• _WORK INSTRUCTIONS_
Your answer should consist solely of the lines from the first line of the data through the line with "Il villaggio dei", each reproduced exactly.

** Opening DATA RECORDS block **

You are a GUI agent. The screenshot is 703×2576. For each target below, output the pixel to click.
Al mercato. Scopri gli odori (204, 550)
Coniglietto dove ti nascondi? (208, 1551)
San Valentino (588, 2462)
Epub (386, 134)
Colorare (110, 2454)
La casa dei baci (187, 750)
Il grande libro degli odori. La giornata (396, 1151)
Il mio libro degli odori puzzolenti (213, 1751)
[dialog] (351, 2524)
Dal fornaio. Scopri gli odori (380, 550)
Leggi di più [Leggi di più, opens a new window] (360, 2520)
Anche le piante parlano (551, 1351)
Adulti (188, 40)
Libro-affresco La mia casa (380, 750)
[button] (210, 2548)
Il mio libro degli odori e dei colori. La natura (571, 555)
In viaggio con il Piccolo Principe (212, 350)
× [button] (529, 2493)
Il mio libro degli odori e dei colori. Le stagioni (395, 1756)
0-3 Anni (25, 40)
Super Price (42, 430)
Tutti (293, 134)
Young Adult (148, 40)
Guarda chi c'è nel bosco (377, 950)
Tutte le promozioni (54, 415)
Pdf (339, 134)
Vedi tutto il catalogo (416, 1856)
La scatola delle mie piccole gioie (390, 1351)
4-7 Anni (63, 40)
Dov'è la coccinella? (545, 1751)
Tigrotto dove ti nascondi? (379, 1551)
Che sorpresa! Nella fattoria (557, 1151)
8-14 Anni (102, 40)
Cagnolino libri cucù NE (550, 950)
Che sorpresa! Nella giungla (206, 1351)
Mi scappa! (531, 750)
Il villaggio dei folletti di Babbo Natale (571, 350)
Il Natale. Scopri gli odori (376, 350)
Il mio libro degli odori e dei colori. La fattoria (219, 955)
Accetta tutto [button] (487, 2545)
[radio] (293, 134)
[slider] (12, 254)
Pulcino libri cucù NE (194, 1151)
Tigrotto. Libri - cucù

** Closing DATA RECORDS block **

• _RESULT OF THIS EXERCISE_
You are a GUI agent. The screenshot is 703×2576. For each target below, output the pixel to click.
Al mercato. Scopri gli odori (204, 550)
Coniglietto dove ti nascondi? (208, 1551)
San Valentino (588, 2462)
Epub (386, 134)
Colorare (110, 2454)
La casa dei baci (187, 750)
Il grande libro degli odori. La giornata (396, 1151)
Il mio libro degli odori puzzolenti (213, 1751)
[dialog] (351, 2524)
Dal fornaio. Scopri gli odori (380, 550)
Leggi di più [Leggi di più, opens a new window] (360, 2520)
Anche le piante parlano (551, 1351)
Adulti (188, 40)
Libro-affresco La mia casa (380, 750)
[button] (210, 2548)
Il mio libro degli odori e dei colori. La natura (571, 555)
In viaggio con il Piccolo Principe (212, 350)
× [button] (529, 2493)
Il mio libro degli odori e dei colori. Le stagioni (395, 1756)
0-3 Anni (25, 40)
Super Price (42, 430)
Tutti (293, 134)
Young Adult (148, 40)
Guarda chi c'è nel bosco (377, 950)
Tutte le promozioni (54, 415)
Pdf (339, 134)
Vedi tutto il catalogo (416, 1856)
La scatola delle mie piccole gioie (390, 1351)
4-7 Anni (63, 40)
Dov'è la coccinella? (545, 1751)
Tigrotto dove ti nascondi? (379, 1551)
Che sorpresa! Nella fattoria (557, 1151)
8-14 Anni (102, 40)
Cagnolino libri cucù NE (550, 950)
Che sorpresa! Nella giungla (206, 1351)
Mi scappa! (531, 750)
Il villaggio dei folletti di Babbo Natale (571, 350)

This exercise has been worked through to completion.